Everyone loses in an all-out trade war, but some of the poorest countries lose the most [feedly]

Everyone loses in an all-out trade war, but some of the poorest countries lose the most
https://www.washingtonpost.com/news/wonk/wp/2018/04/10/everyone-loses-an-all-out-trade-war-but-some-of-the-poorest-countries-lose-the-most/



Residents of Cap-Haïtien wait for Hurricane Irma in September. The storm was one in a series of natural disasters that left Haiti vulnerable to an upheaval in the system of global trade. (Hector Retamal/AFP/Getty Images)

Everyone loses if Donald Trump shifts the focus of his trade war to the World Trade Organization.
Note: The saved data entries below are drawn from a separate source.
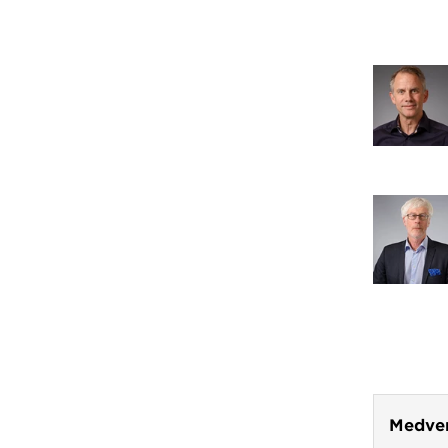
Medver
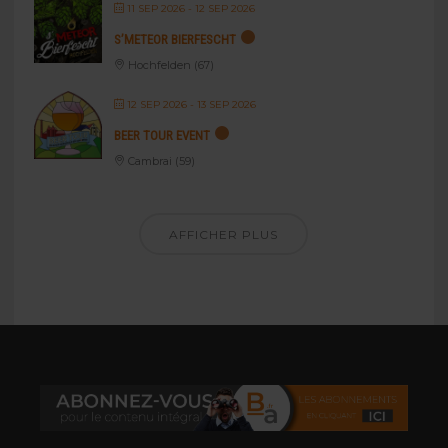
11 SEP 2026
- 12 SEP 2026
S’METEOR BIERFESCHT
Hochfelden (67)
12 SEP 2026
- 13 SEP 2026
BEER TOUR EVENT
Cambrai (59)
AFFICHER PLUS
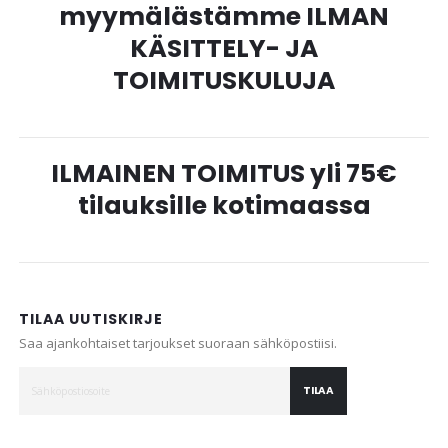
myymälästämme ILMAN
KÄSITTELY- JA
TOIMITUSKULUJA
ILMAINEN TOIMITUS yli 75€
tilauksille kotimaassa
TILAA UUTISKIRJE
Saa ajankohtaiset tarjoukset suoraan sähköpostiisi.
TILAA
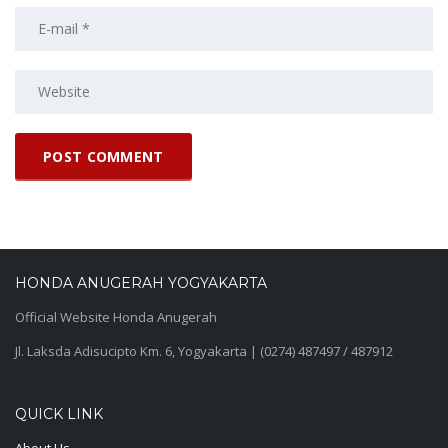
HONDA ANUGERAH YOGYAKARTA
Official Website Honda Anugerah
Jl. Laksda Adisucipto Km. 6, Yogyakarta | (0274) 487497 / 487912
QUICK LINK
About Us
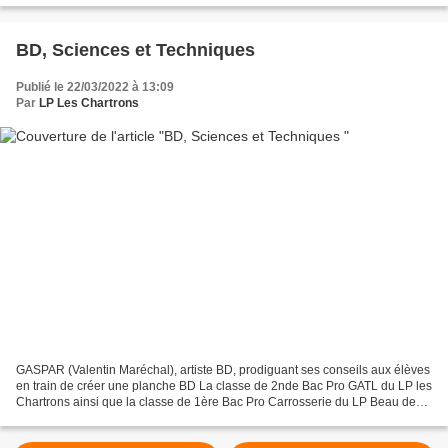
BD, Sciences et Techniques
Publié le 22/03/2022 à 13:09
Par
LP Les Chartrons
GASPAR (Valentin Maréchal), artiste BD, prodiguant ses conseils aux élèves
en train de créer une planche BD La classe de 2nde Bac Pro GATL du LP les
Chartrons ainsi que la classe de 1ère Bac Pro Carrosserie du LP Beau de
Rochas se sont lancées dans la...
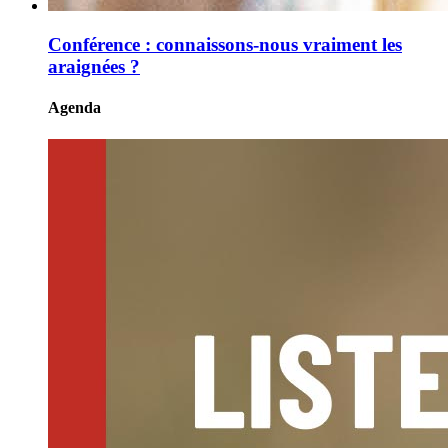
Conférence : connaissons-nous vraiment les
araignées ?
Agenda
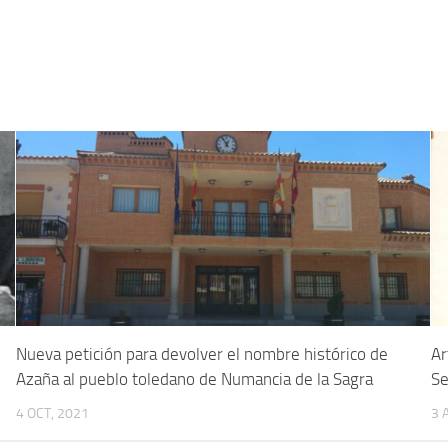
Nueva petición para devolver el nombre histórico de
Ar
Azaña al pueblo toledano de Numancia de la Sagra
Se
4 OCT, 2021
3 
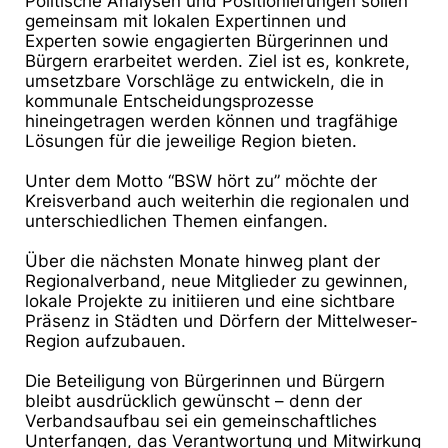
Politische Analysen und Positionierungen sollen
gemeinsam mit lokalen Expertinnen und
Experten
sowie engagierten Bürgerinnen und
Bürgern erarbeitet werden. Ziel ist es, konkrete,
umsetzbare
Vorschläge zu entwickeln, die in
kommunale Entscheidungsprozesse
hineingetragen werden können
und tragfähige
Lösungen für die jeweilige Region bieten.
Unter dem Motto “BSW hört zu” möchte der
Kreisverband auch weiterhin die regionalen und
unterschiedlichen Themen einfangen.
Über die nächsten Monate hinweg plant der
Regionalverband, neue Mitglieder zu gewinnen,
lokale
Projekte zu initiieren und eine sichtbare
Präsenz in Städten und Dörfern der Mittelweser-
Region
aufzubauen.
Die Beteiligung von Bürgerinnen und Bürgern
bleibt ausdrücklich gewünscht – denn der
Verbandsaufbau sei ein gemeinschaftliches
Unterfangen, das Verantwortung und Mitwirkung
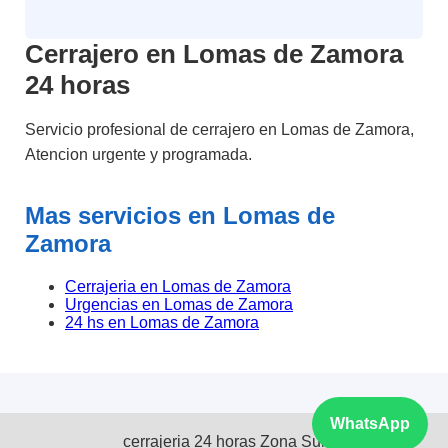
Cerrajero en Lomas de Zamora
24 horas
Servicio profesional de cerrajero en Lomas de Zamora,
Atencion urgente y programada.
Mas servicios en Lomas de
Zamora
Cerrajeria en Lomas de Zamora
Urgencias en Lomas de Zamora
24 hs en Lomas de Zamora
WhatsApp
cerrajeria 24 horas Zona Sur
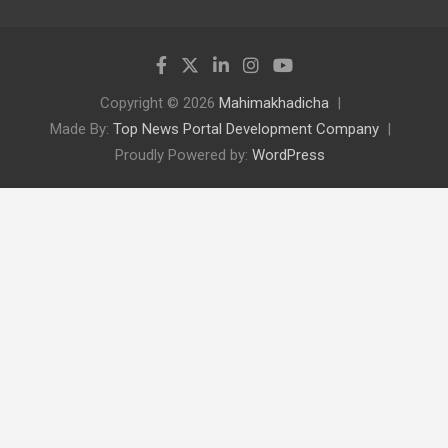
Copyright © 2026
Mahimakhadicha
Made By:
Top News Portal Development Company
Proudly Powered by:
WordPress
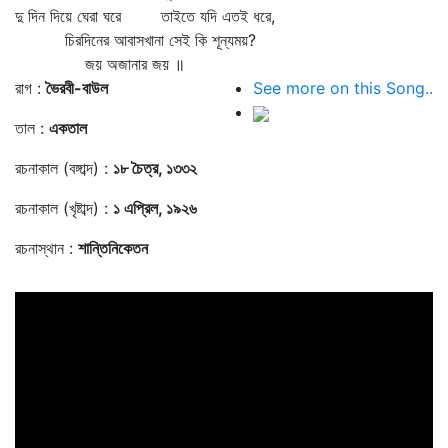
দু দিন দিয়ে ঘেরা ঘরে তাইতে যদি এতই ধরে,
চিরদিনের আবাসখানা সেই কি শূন্যময়?
জয় অজানার জয় ॥
রাগ :
ভৈরবী-বাউল
See more on this Song..
তাল :
একতাল
রচনাকাল (বঙ্গাব্দ) :
১৮ চৈত্র, ১৩৩২
রচনাকাল (খৃষ্টাব্দ) :
১ এপ্রিল, ১৯২৬
রচনাস্থান :
শান্তিনিকেতন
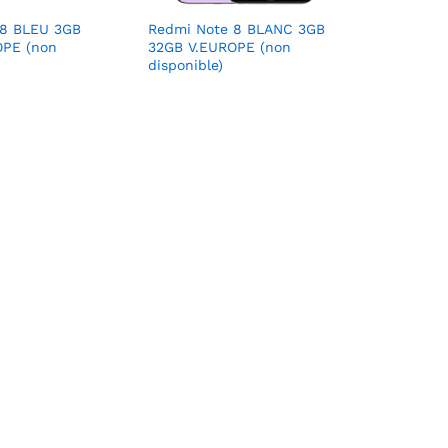
 8 BLEU 3GB
Redmi Note 8 BLANC 3GB
OPE (non
32GB V.EUROPE (non
disponible)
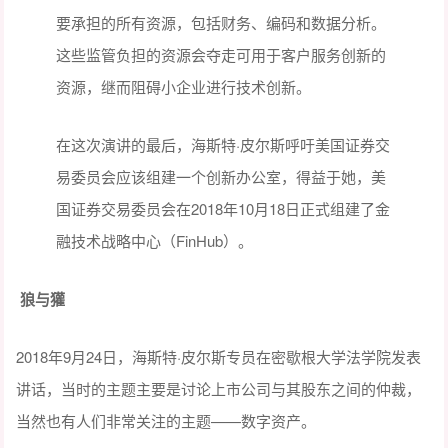
要承担的所有资源，包括财务、编码和数据分析。
这些监管负担的资源会夺走可用于客户服务创新的
资源，继而阻碍小企业进行技术创新。
在这次演讲的最后，海斯特·皮尔斯呼吁美国证券交
易委员会应该组建一个创新办公室，得益于她，美
国证券交易委员会在2018年10月18日正式组建了金
融技术战略中心（FinHub）。
狼
与獾
2018年9月24日，海斯特·皮尔斯专员在密歇根大学法学院发表
讲话，当时的主题主要是讨论上市公司与其股东之间的仲裁，
当然也有人们非常关注的主题——数字资产。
But a new analysis of global trade in more than 5,000 commodities shows some of the world's poorest countries would suffer most.

In recent days, the president has broadened his anti-China trade tirades to the "unfair" WTO, which he has called "great for China and terrible for the United States." It's unlikely Trump's rhetoric will bring the WTO crashing down, but we can see how a doomsday scenario could unfold.

As international trade referee, the WTO is the main obstacle between the global economy and what international trade economist Peri da Silva and his collaborators estimate would be a crushing 32-percentage-point average jump in global tariff levels.

A rogue actor can undermine the whole system

Last month, Trump used a national-security provision of the U.S. Trade Expansion Act of 1962 to restrict steel and aluminum imports. This month, he used an investigation based on the U.S. Trade Act of 1974 to propose tariffs on $50 billion in goods from China. Days later, he threatened tariffs on an additional $100 billion of Chinese products.

China promised to retaliate in kind, but has typically paid lip service to the WTO dispute-resolution system.

By acting outside the WTO, Trump increases the risk that other economies will do the same, undermining the organization's authority and effectiveness.

A tendency toward tariffs puts the weakest at risk

Without the WTO, da Silva says, countries would use their market power to raise tariffs as high as markets would bear — not unlike corporations setting prices in a competitive market.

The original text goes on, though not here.